### What the task requires
Your job is to print, exactly, the lines in the data below from the line with "EDUCACIÓN PÚBLICA" through the line with "ský / anglický", both included, and to omit any picture.
** Recorded information follows **
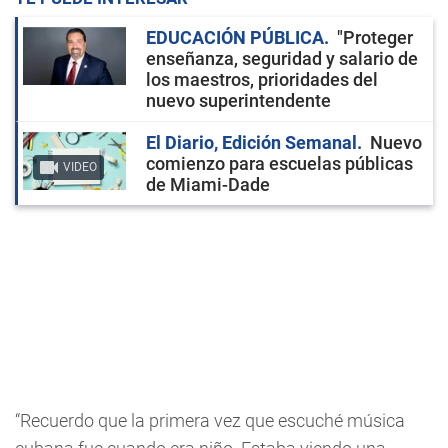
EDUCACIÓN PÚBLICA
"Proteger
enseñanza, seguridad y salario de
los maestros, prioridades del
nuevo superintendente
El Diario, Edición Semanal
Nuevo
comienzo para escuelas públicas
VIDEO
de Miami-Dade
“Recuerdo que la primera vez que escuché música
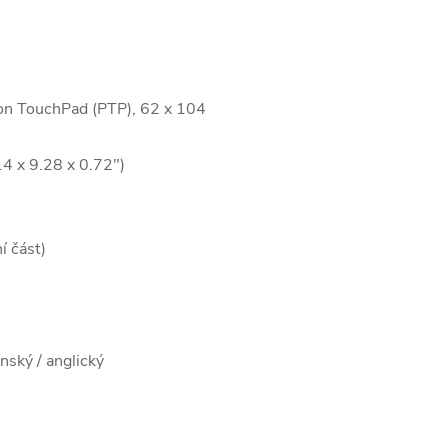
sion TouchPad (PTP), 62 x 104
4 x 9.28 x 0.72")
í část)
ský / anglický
** End of Recorded information **
** Recorded information follows **
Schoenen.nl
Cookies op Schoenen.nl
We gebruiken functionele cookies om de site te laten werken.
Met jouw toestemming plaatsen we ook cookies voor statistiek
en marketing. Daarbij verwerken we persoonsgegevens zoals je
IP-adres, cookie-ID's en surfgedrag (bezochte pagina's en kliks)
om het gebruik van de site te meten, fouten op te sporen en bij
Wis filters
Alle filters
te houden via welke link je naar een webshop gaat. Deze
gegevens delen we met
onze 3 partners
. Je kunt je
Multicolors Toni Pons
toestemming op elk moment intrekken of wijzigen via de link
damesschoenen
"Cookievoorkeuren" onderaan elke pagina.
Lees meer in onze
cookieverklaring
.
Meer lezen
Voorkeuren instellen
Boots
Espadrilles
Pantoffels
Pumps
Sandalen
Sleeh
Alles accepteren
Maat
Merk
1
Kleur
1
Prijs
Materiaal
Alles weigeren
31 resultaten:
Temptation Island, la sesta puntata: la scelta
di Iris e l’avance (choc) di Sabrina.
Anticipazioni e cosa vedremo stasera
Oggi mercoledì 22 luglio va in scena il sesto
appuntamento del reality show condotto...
** End of Recorded information **
** Recorded information follows **
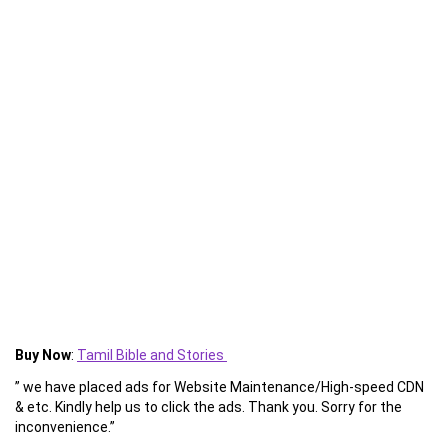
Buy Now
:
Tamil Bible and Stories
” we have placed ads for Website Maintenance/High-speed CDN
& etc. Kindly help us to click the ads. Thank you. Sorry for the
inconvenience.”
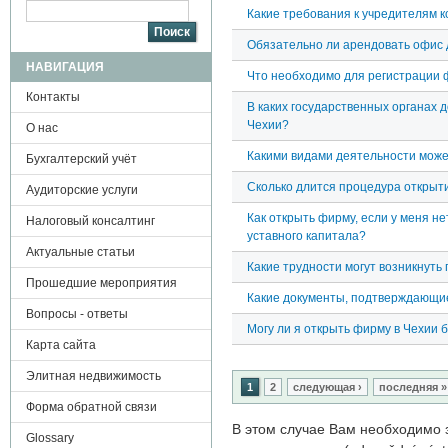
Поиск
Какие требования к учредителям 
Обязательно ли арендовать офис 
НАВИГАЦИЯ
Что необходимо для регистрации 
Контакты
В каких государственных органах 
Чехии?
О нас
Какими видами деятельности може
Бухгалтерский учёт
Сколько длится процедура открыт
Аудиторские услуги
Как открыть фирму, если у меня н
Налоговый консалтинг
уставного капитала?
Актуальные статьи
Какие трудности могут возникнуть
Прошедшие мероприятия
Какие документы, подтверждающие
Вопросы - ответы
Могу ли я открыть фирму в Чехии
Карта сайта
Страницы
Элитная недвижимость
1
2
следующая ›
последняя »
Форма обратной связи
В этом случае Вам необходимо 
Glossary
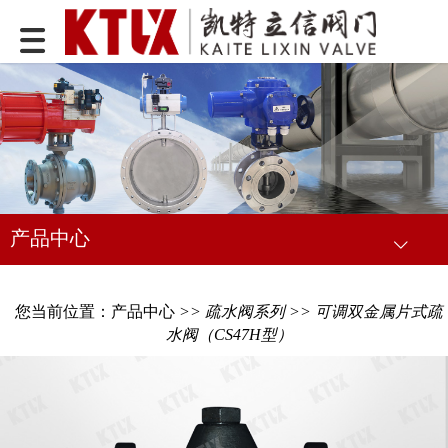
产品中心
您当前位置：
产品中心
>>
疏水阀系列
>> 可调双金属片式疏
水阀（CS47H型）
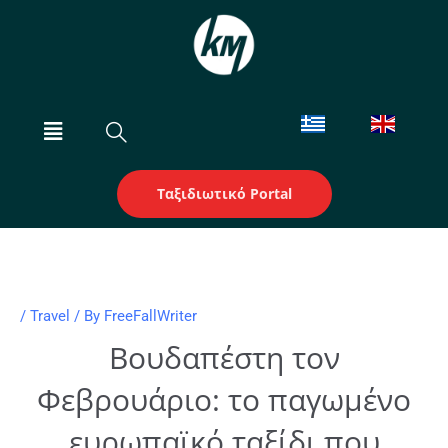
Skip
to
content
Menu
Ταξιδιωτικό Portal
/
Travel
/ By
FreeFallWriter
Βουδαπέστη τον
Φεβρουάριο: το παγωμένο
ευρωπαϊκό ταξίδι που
** End of Recorded information **
### Solved exercise
EDUCACIÓN PÚBLICA
"Proteger
enseñanza, seguridad y salario de
los maestros, prioridades del
nuevo superintendente
El Diario, Edición Semanal
Nuevo
comienzo para escuelas públicas
VIDEO
de Miami-Dade
“Recuerdo que la primera vez que escuché música
sion TouchPad (PTP), 62 x 104
4 x 9.28 x 0.72")
í část)
ský / anglický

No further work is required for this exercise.